I am learning to do differentially expressed gene analysis on microarray data(typically Affaymetrix GeneChip Human Genome U133 Plus 2.0 Array) of tumor vs normal. I've read some tutorials and know the basic steps. But I never saw people talk about when exactly to annotate the probes to gene symbols.
I now do DEG analysis on probe level and map probes to gene symbols after I get a list of differentially expressed probes. However, many differentially expressed probes map to the same gene, which resluts in much less DEGs than differentially expressed probes. I've also seen poeple map probes to gene symbols before DEG analysis, exactly after they get eset( eset <- exprs(rma(affyBatch))
) . I am really confused.
I give the briefing of my code below:
library(GEOquery) library(affycoretools) library(limma) library(dplyr) gse54129 <- getGEO('GSE54129', destdir = '../GSE/series_matrix', getGPL = FALSE) pdata <- pData(phenoData(gse54129[[1]])) group <- ifelse(pdata$characteristics_ch1 == 'tissue: normal', 'Normal', 'Tumor') group <- factor(group, levels=c('Normal', 'Tumor')) table(group) # Normal Tumor # 21 111 ###### load CEL files ##### library(affy) files <- paste('../GSE/CEL/GSE54129/', list.files('../GSE/CEL/GSE54129/', pattern = 'CEL.gz'), sep = '') affyBatch <- ReadAffy(filenames=files) sampleNames(affyBatch) sampleNames(affyBatch) <- substr(sampleNames(affyBatch), 1, 10) sampleNames(affyBatch) data.rma <- rma(affyBatch) eset <- exprs(data.rma) plotPCA(eset, addtext=colnames(eset), groups=factor(pdata$characteristics_ch1), legend=FALSE) ##### DEG ####### mode(eset) # [1] "numeric" design <- model.matrix(~group) fit <- lmFit(eset, design) fit2 <- eBayes(fit) topTable(fit2, coef = 2, adjust.method = 'BH') res <- decideTests(fit2, lfc = 2) summary(res) # (Intercept) groupTumor # -1 0 554 # 0 0 53609 # 1 54675 512 deg.54129 <- topTable(fit2, coef = 2, number = Inf, adjust.method = 'BH') deg.54129$gene <- rownames(deg.54129) deg.54129.sig2 <- filter(deg.54129, adj.P.Val < 0.05 & abs(logFC) >= 2) dim(deg.54129.sig2) # [1] 1066 7 library(hgu133plus2.db) probes <- deg.54129.sig2$gene gene.symbol <- as.character(as.list(hgu133plus2SYMBOL[probes])) gene.entrez <- as.character(as.list(hgu133plus2ENTREZID[probes])) deg.54129.sig2 <- cbind(PROBE=deg.54129.sig2$gene, SYMBOL=gene.symbol, ENTREZID=gene.entrez, deg.54129.sig2[, -ncol(deg.54129.sig2)]) deg.54129.sig2 <- arrange(deg.54129.sig2, SYMBOL, desc(abs(logFC))) deg.54129.sig2 <- deg.54129.sig2[!duplicated(deg.54129.sig2$SYMBOL), ] dim(deg.54129.sig2) # [1] 729 9 save(deg.54129.sig2, file = 'gse54129.deg.probe_level.rda')
Thank you Gordon!

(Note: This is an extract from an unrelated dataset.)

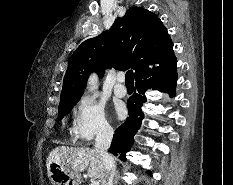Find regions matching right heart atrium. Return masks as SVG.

I am sorry if I am asking some strange questions.
In addition to this, multiple mapping ( dual probes mapping to a gene ) is common in hgu133plus array. I've seen some posts online said that to replace the expression values of the probes with thier mean/max expression values.
Is there a recommended way to deal with this ? And again, should I deal this this BEFORE or AFTER differentially expressed gene analysis? If possible, can you show me some example code or recommend a package to do this?
I usually don't see any need to do anything about multiple probes for a given gene. If however there really is a need to keep just one probe for each gene, then I do it like described here: Duplicate gene ID's returned from limma microarray analysis
Thanks! That's exactly what I am looking for.